The Flyers bowed out in the Eastern Conference semi-final that year, losing to the Florida Panthers in six games. The final game at the Spectrum came on May 12, 1996, when the Flyers lost in Game 5 to the Panthers, 2-1, in double overtime. Eric Lindros scored the final goal for the Flyers in the building. The final NHL goal in the Spectrum went to Panthers forward Mike Hough at 8:05 of the second overtime.
Following the Flyers time at the Spectrum, the building remainder open and hosted the AHL’s Philadelphia Phantoms, the NISL’s Philadelphia Kixx and the Arena Football League’s Philadelphia Soul, as well as concert events.
On July 14, 2008, Ed Snider announced that the Spectrum would close permanently and torn down to make room at the South Philadelphia Sports Complex for a proposed retail, dining and entertainment hub, then known as Philly Live! and now known as xFinity Live! The Phantoms played one final season in the Spectrum and the Flyers played two preseason games in the building to commemorate the years the franchise spent in the Spectrum.
The first preseason game was against the Carolina Hurricanes on Sept. 27, 2008. Braydon Coburn and Joffrey Lupul scored power-play goals early in the first and Mike Richards added a short-handed goal at 19:19 to open up a 3-0 Flyers lead in that game. Carolina got a goal from Matt Murley with one second left in the first to get on the board and cut the lead to one at 4:33 of the second with a goal by Patrick Eaves. Richards scored at the 4:42 mark of the third, once again shorthanded, to cap the scoring in the 4-2 win for the Flyers.

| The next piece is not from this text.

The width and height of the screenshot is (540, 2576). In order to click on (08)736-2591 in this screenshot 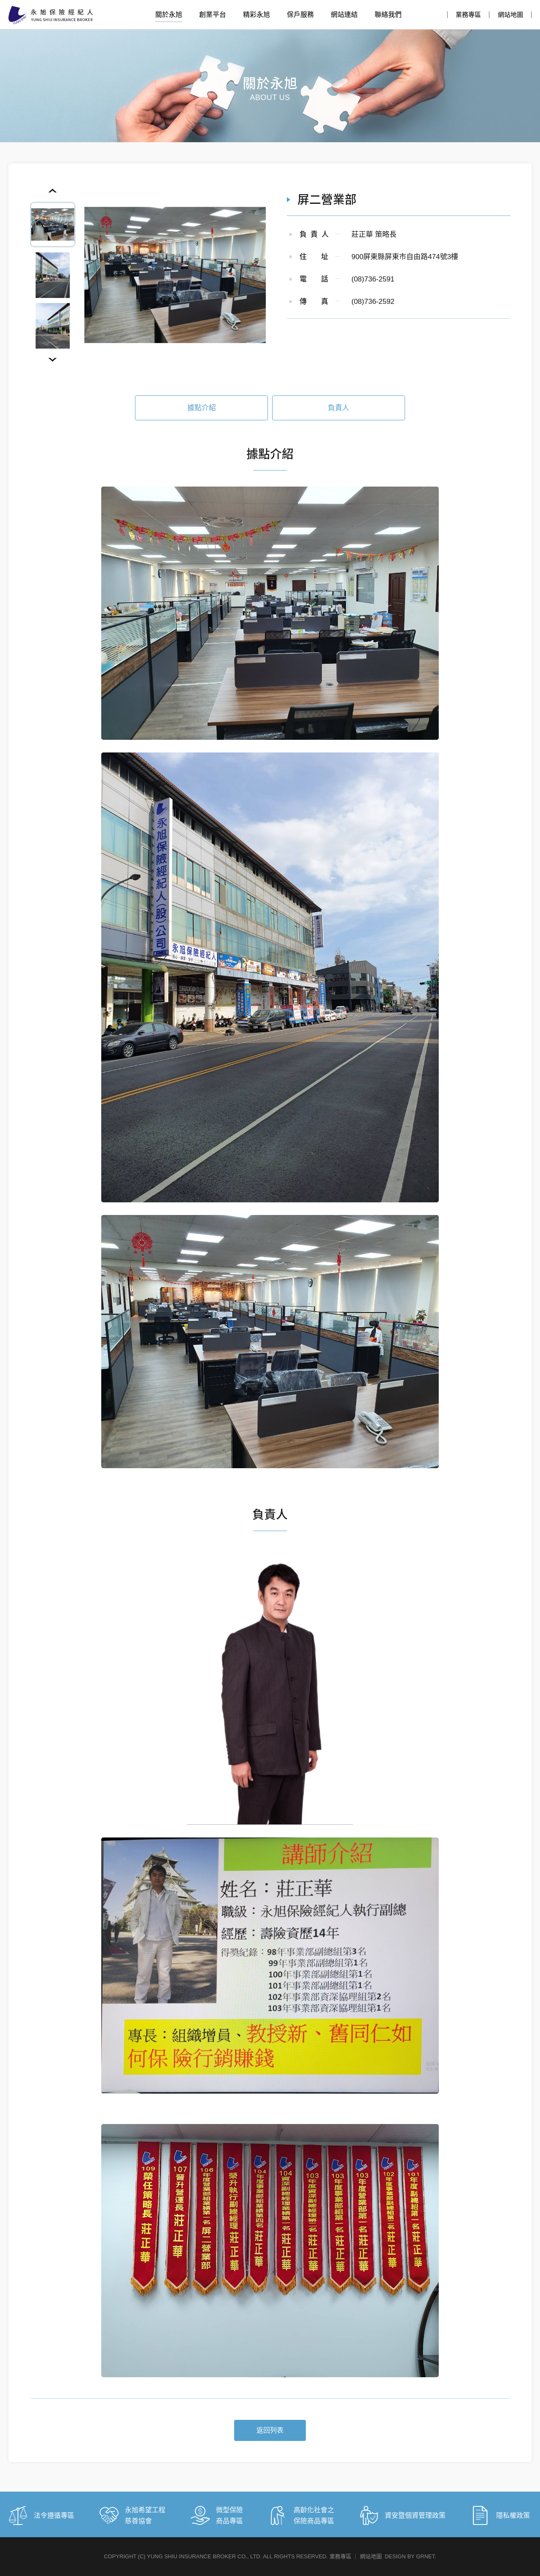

The Flyers also played an exhibition game against the Phantoms on Oct. 7, 2008.
Following the sports seasons, the final events at the Spectrum were a series of concerts, notably from acts who had regularly played and sold out the Spectrum over the years. Bruce Springsteen and the E Street Band played a pair of shows on April 28 and 29, 2009, but returned on Oct. 13, 14, 19 and 20 for their final Spectrum shows. On Oct. 23, a group of Philadelphia-area acts, including The Hooters, Todd Rundgren and Hall & Oates headlined a concert called the “Last Call.” The remaining members of the Grateful Dead played their final set of Spectrum shows on May 1 and 2.
The final event at the Spectrum was a series of shows by Pearl Jam on Oct. 27, 28, 30 and 31.
The demolition of the Spectrum didn’t begin until Nov. 8, 2010, over a year after the final event in the building. The demolition started with internal work taking place before a public “wrecking ball ceremony” on Nov. 23, 2010. Unlike neighboring Veterans Stadium, which was imploded using explosives and took just 62 seconds to be demolished, the demolition process for the Spectrum took approximately six months.
Now nearly a decade after demolition, the Spectrum memories still remain. Since then, the Wells Fargo Center — which has undergone numerous name changes over the years — has now been the Flyers and Sixers home, as well as a venue for concerts and other sporting events, for 24 years. But there is nothing quite like America’s Showplace, the building the Ed Snider helped to build to house professional sports and entertainment events in Philadelphia.